Do you talk about me behind my back all the time, I wondered, or just when I’m screwing up? I wanted to ask this, but couldn’t, so instead I said, “Is Asif okay?” I’d not seen much of the video, but enough to see Asif take a spill.
Ellie looked up at me. “Yeah.”
“Because it looked like he tripped? He fell?”
“It wasn’t pretty, but yeah,” Ellie said, eyes back to the phone.
“Are you sure he—”
“Asif is fine, Mom,” Ellie said. “Super embarrassed. Though he shouldn’t have been—that rat was as big as a dog. I jumped, too—if I hadn’t, I could have caught Asif before he fell.”
“Where were you filming? It looks like some sort of park.”

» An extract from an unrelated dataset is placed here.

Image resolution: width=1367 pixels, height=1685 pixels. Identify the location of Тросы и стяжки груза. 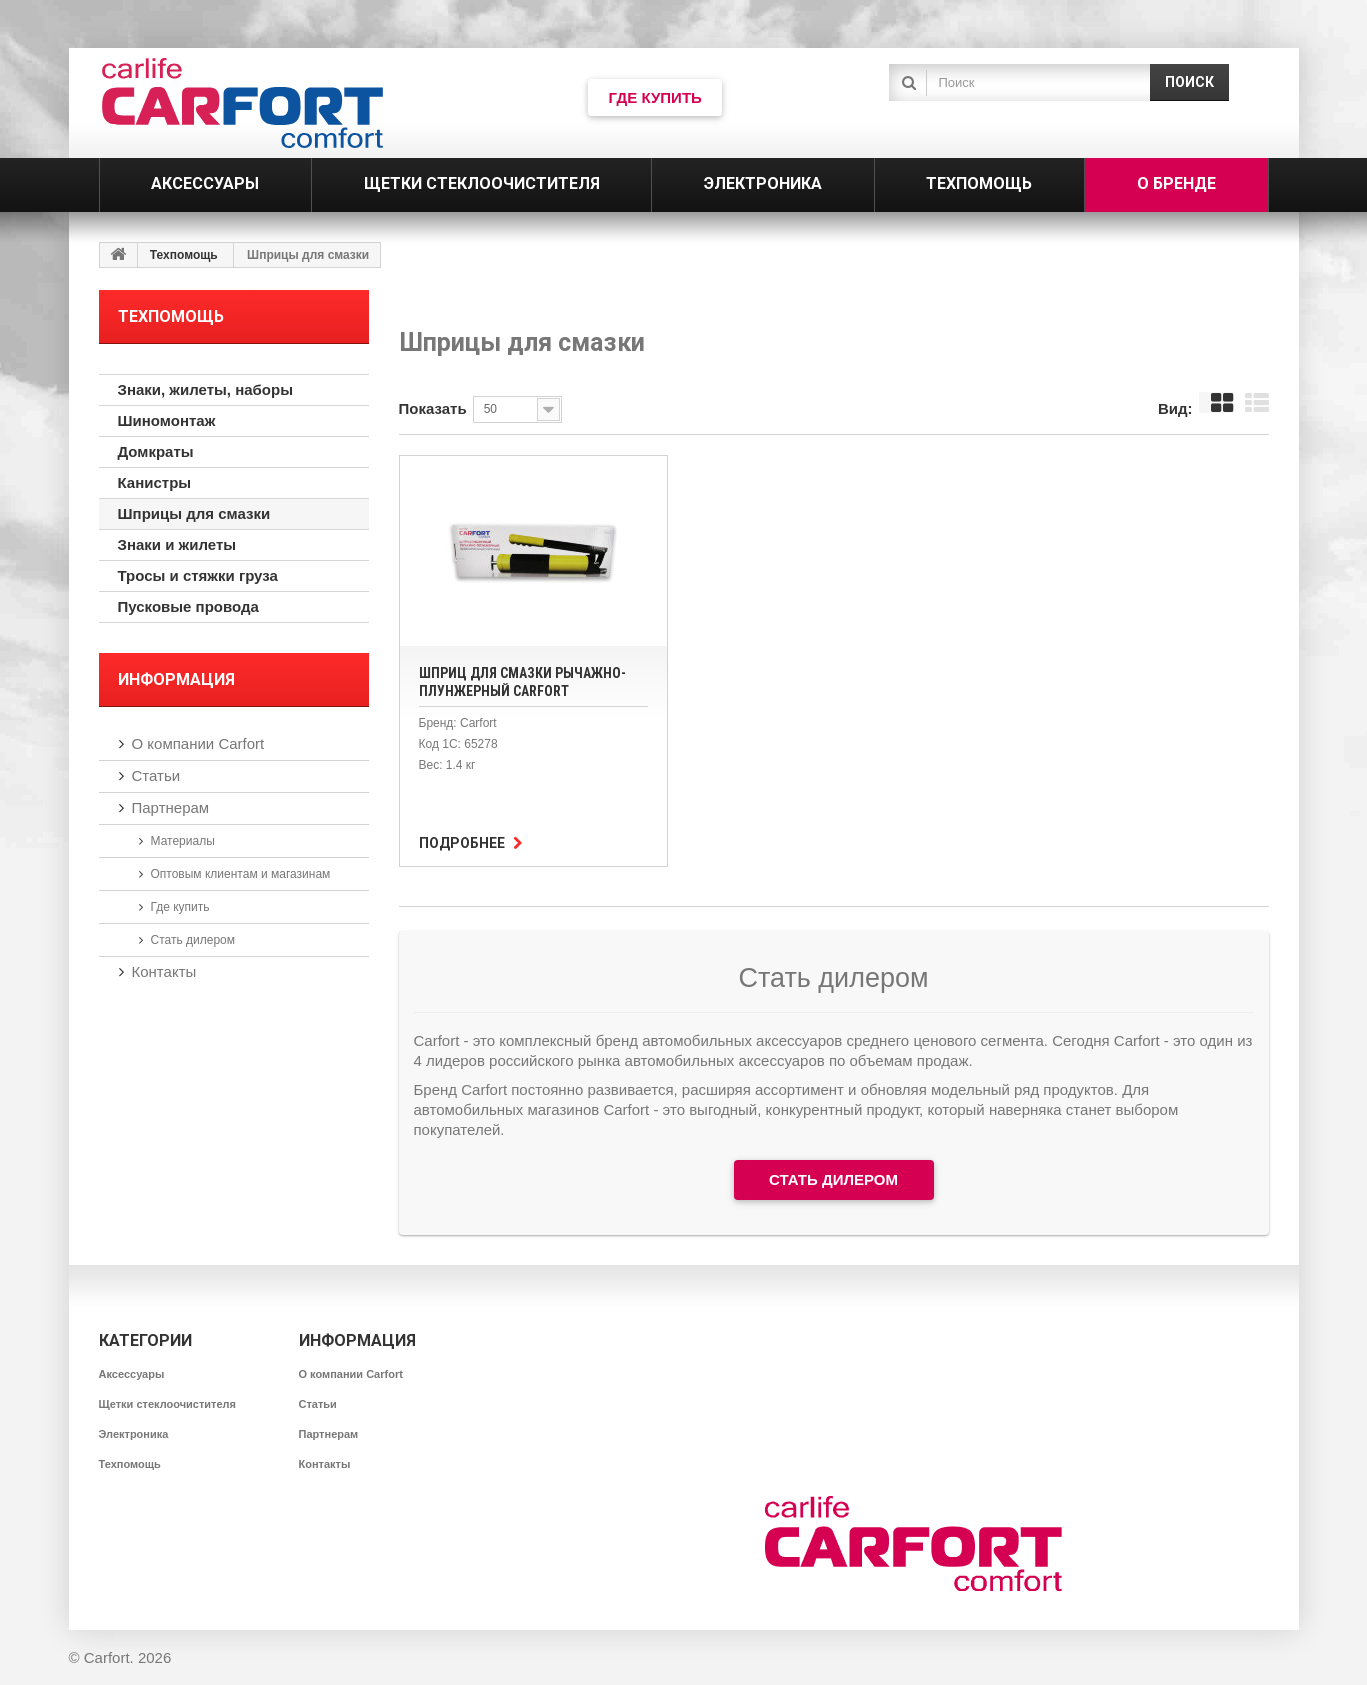 (198, 575). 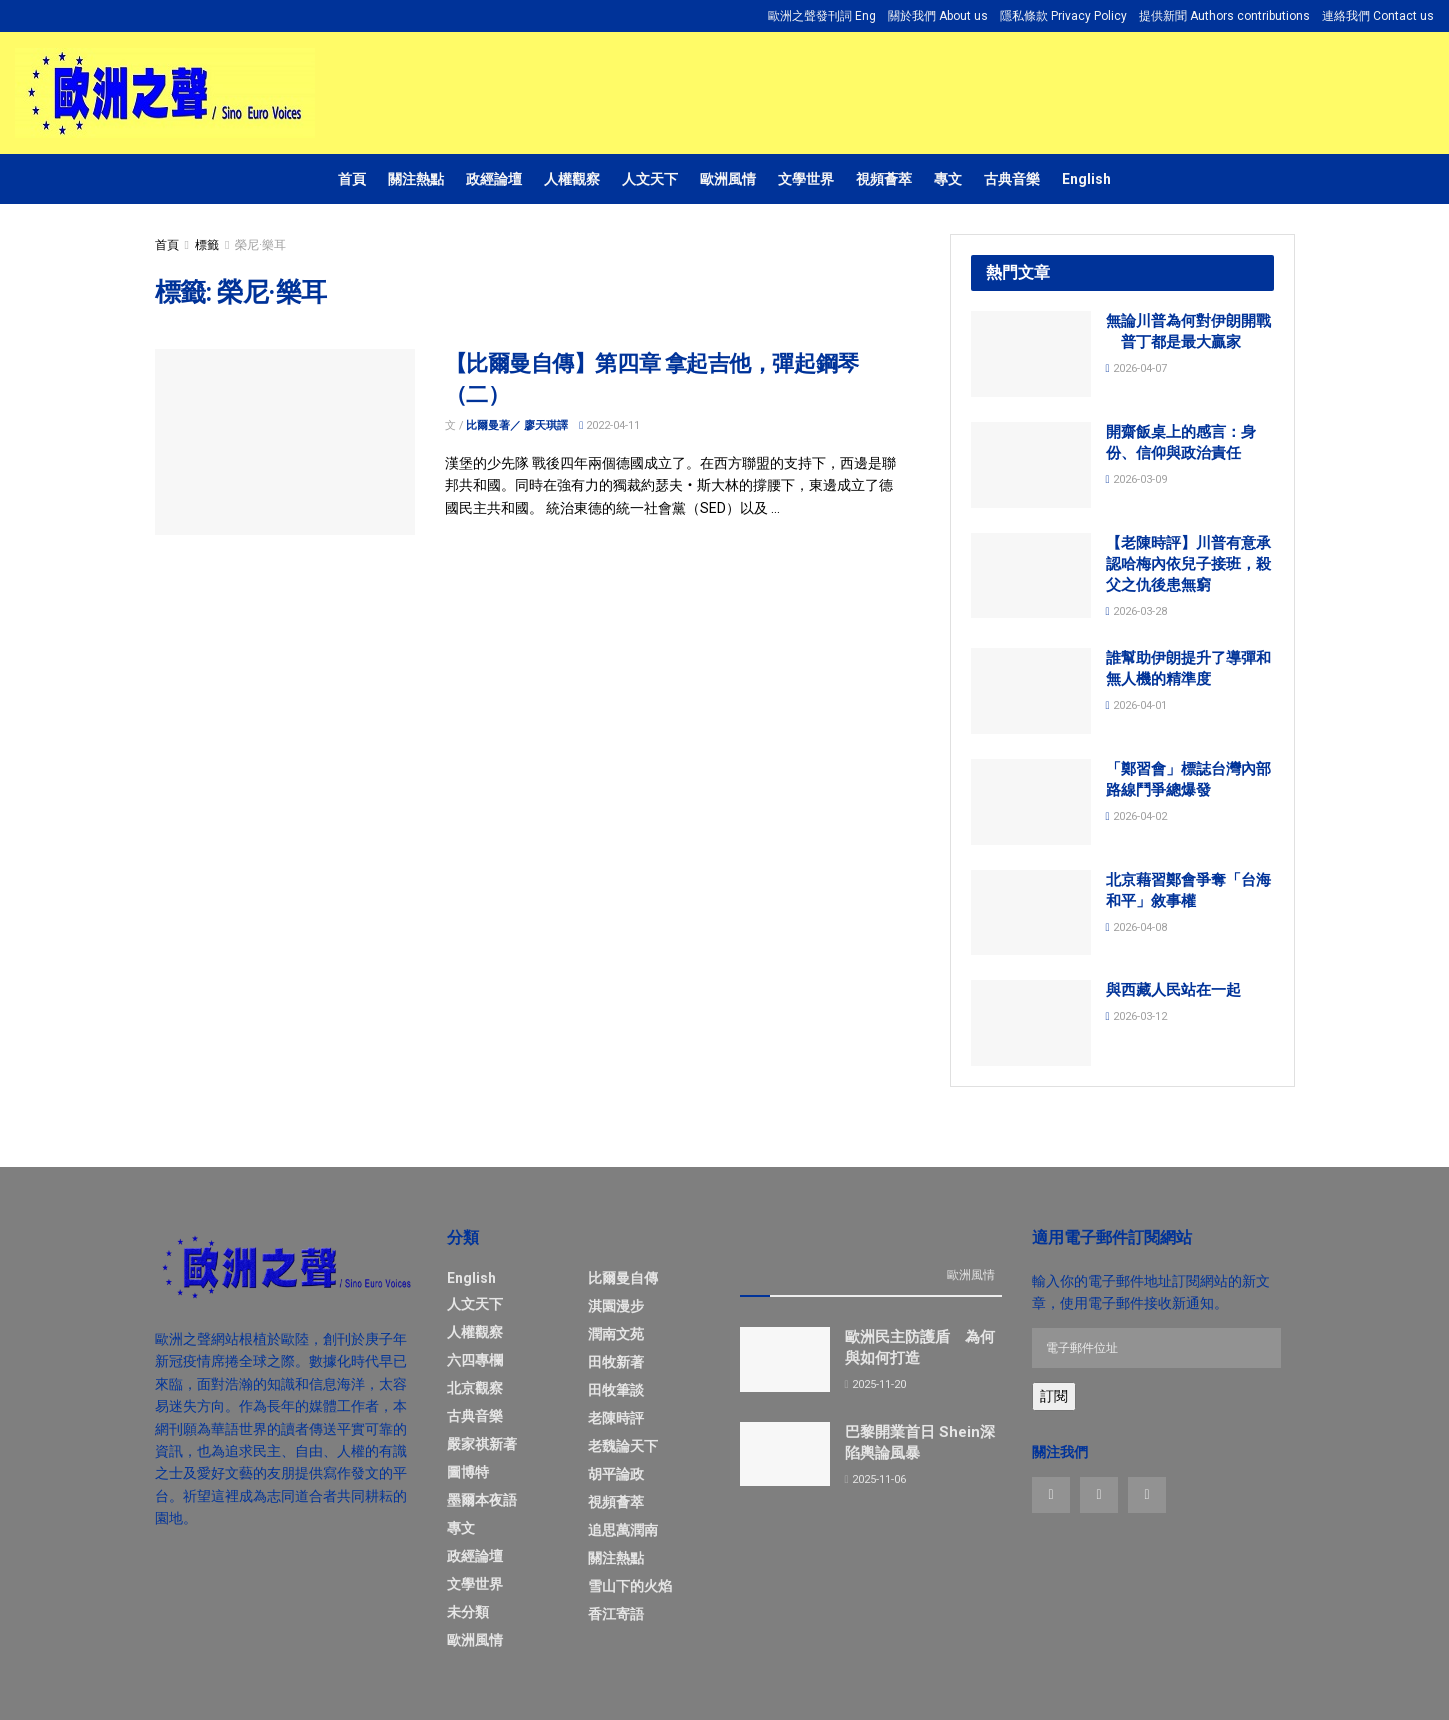 The height and width of the screenshot is (1720, 1449). Describe the element at coordinates (468, 1472) in the screenshot. I see `圖博特` at that location.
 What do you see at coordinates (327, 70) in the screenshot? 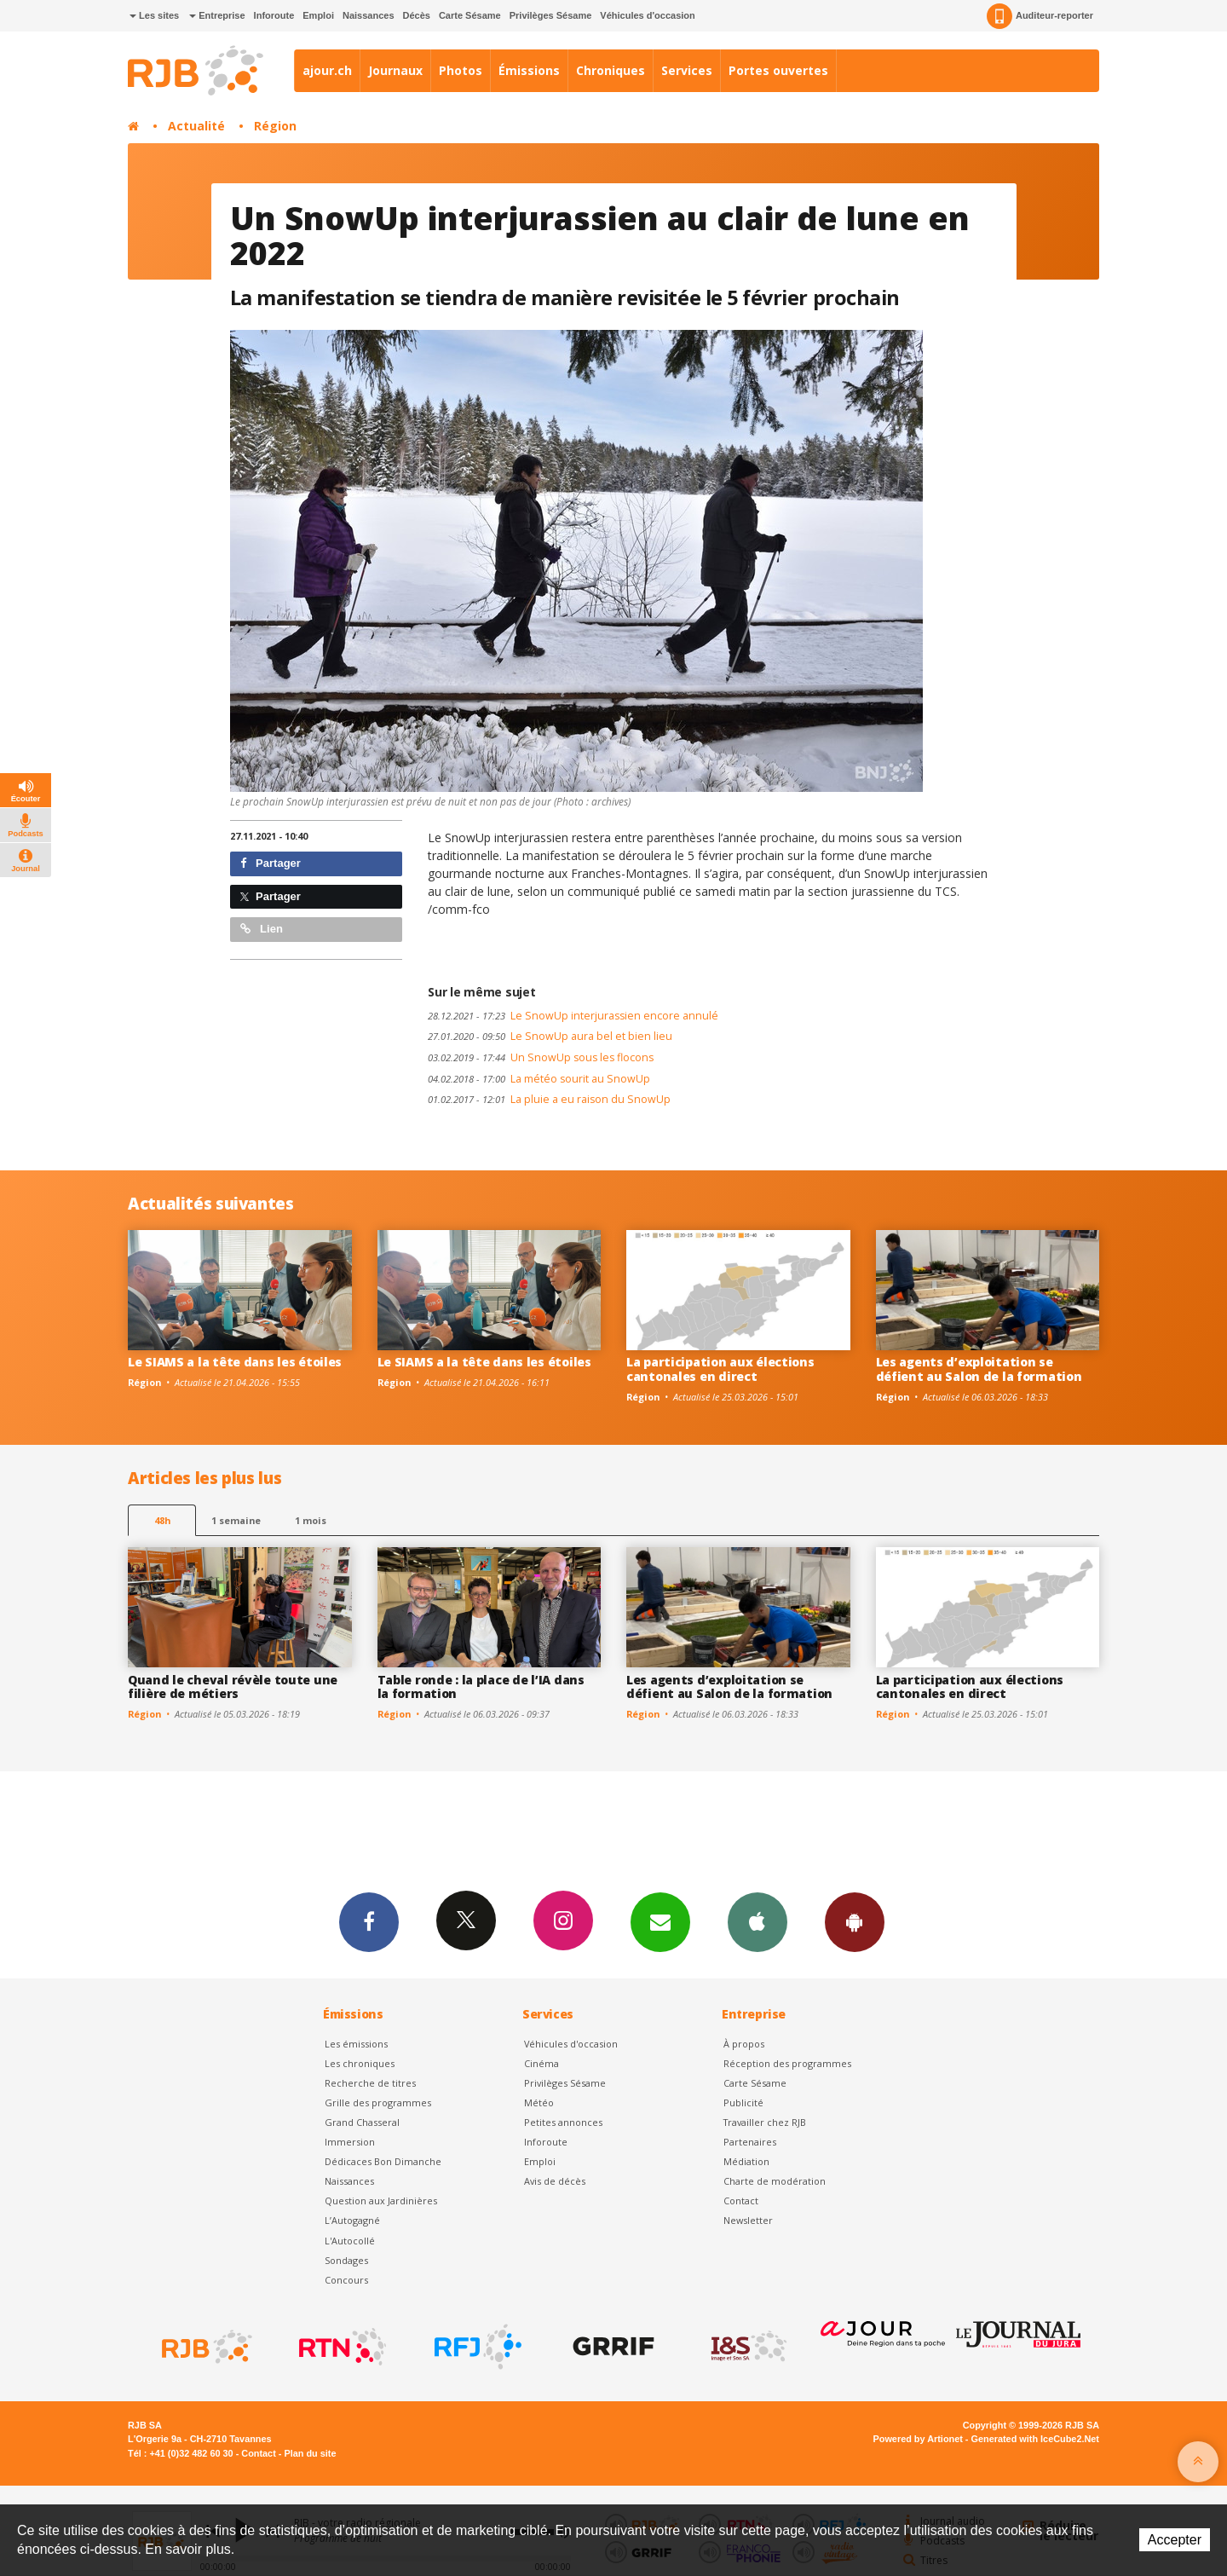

“Oh, Mom, c’mon,” Ellie said.
She scooted her chair back around the table toward me. All wasn’t forgiven, but for the briefest moment, I pretended it was: she was right here, next to me, she was warm and alive and safe, and she’d moved beside me so that if she’d wanted to, she could hug me.
She didn’t. Instead, she pressed PLAY.
* * *
—
Ménilmontant. Paris’s Alps, an almost vertical stretch of the city, long famous as a film neighborhood: the light’s good up there. Jackie Gleason shot a maudlin vanity pic, 1962’s Gigot, in Ménilmontant and played the title role, a mute clown. Famed director Dmitri Kirsanoff’s silent-film masterpiece Ménilmontant, supposedly Pauline Kael’s favorite film of all time, was shot there in 1924–25; its violence still shocks. And of course, thirty years later, The Red Balloon. Lamorisse knew what he was doing when he set his “children’s” film in Ménilmontant. He needed the light, sure, but the dark, too.
Ellie’s own video was exceptionally dark and fairly short. She narrated it now; she’d long wanted to visit le quartier du ballon—the balloon neighborhood, our slang, not Paris’s—but she reminded me that I’d long been opposed; it wasn’t “safe.”
And it wasn’t, or so other parents in our timid corner of the Marais assured me: Ménilmontant wasn’t wealthy and hadn’t been for centuries. Who knew what happened there at night?